Lets take a look at one of the services – yes, the CreditService 🙂 – and see how this change would impact it. Before the change, with individual DAOs, it would have been something like this:

public class CreditService {

    @NotNull
    private final MyStashDAOServiceLookup myStashDAOServiceLookup;

    public CreditService(
            @NotNull final MyStashDAOServiceLookup dbServiceLookup) 
    {
        this.myStashDAOServiceLookup = dbServiceLookup;
    }

    // Record an income
    public void credit(@NotNull final CreditInfo credit) {

        // Lookup Required DAOs
        IStashDAO stashDAO = 
            myStashDAOServiceLookup.lookupStashDAO();
        ICreditDAO creditDAO = 
            myStashDAOServiceLookup.lookupCreditDAO();

        // Stash Id in question
        String stashId = credit.stashId();

        // Get Balance
        double balance = stashDAO.fetchBalance(stashId);

        // Increase the balance by the amount
        balance = balance + credit.amount();

        // Update Balance
        stashDAO.save(stashId, balance);

        // Save Transaction
        creditDAO.save(credit);
    }
}

After introducing the single DAO interface, it is now:

public class CreditService {

    @NotNull
    private final IMyStashDAO myStashDAO;

    public CreditService(
            @NotNull final IMyStashDAO myStashDAO) {
        this.myStashDAO = myStashDAO;
    }

    // Record an income
    public void credit(@NotNull final CreditInfo credit) {

        // Get Stash
        Stash stash = myStashDAO.fetch(
            Stash.class, credit.stashId());

        // Increase the balance by the amount
        stash.increment(credit.amount());

        // Update Balance
        myStashDAO.save(Stash.class, stash);

        // Save Transaction
        myStashDAO.save(CreditInfo.class, credit);
    }
}

Which is better and why? One clear benefit is to the implementer of the DAO – he does not need to worry about writing a whole bunch of similar interfaces and implementations and struggle to ensure they reuse code among themselves. But we have not talked about the implementation side yet. Lets keep the focus on the client programs – the services.

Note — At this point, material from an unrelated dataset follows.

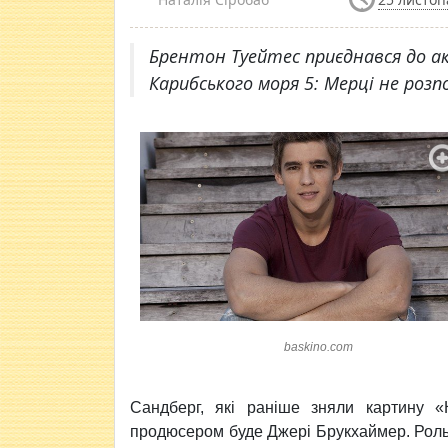
Брентон Туейтес приєднався до ак
Карибського моря 5: Мерці не розп
baskino.com
Сандберг, які раніше зняли картину «
продюсером буде Джері Брукхаймер. Роль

I would argue that unlike the service interface, this new single DAO interface is easier to use. The service has something he wishes to insert, save, delete or fetch, he just uses the singular interface with the same methods, irrespective of how the database guys takes care of it.

Notice the introduction of the “Stash” entity – in this case, to enable the unification of the DAO interfaces.

NOTE: If you have been doing OO design for a while now, you wouldn’t have waited until now to write a class called “Stash”, you would have had it all along – even by merely underlining the nouns and creating a class per noun, you would have landed creating it. One might argue that the existence or introduction of the “Stash” class is not merely to facilitate the unification of the DAO interfaces – that is true and I envisage we will be adding much more to it soon – it has its own SRP in its own right. Remember the “BalanceModifier” class (I think that is what we were calling it at the time) which we said would get a better name and place quite a few posts ago? Well, we could have named it “Stash” as we are doing now and made it stateful. We could have inferred this as we added multi-stash support, a name and description to a Stash, etc, etc – at that time we only decided to introduce the “CreditInfo” and “DebitInfo” classes and if you really think about it, the Stash class was really always there – it was just that we represented it as a “double” – the balance. Now it is a class in its own right, having fields like balance, name, description, etc.

I think we have reached a point where I am satisfied with the interface for the database guy we have converged on. I would leave it at that for now. Am sure it will need a revisit soon when we start doing a little more complex querying and start talking about transactions! Its is time we probably switched focus to worrying about how to implement this interface new interface – am sure we may get some bright ideas while doing that and evolve the interface further. Probably in the next post ;-).

To conclude, not sure if any of you realized the uncanny resemblance of our IMyStashDB with say, Hibernate’s Session interface. Take a look. It is heading in that direction I must say.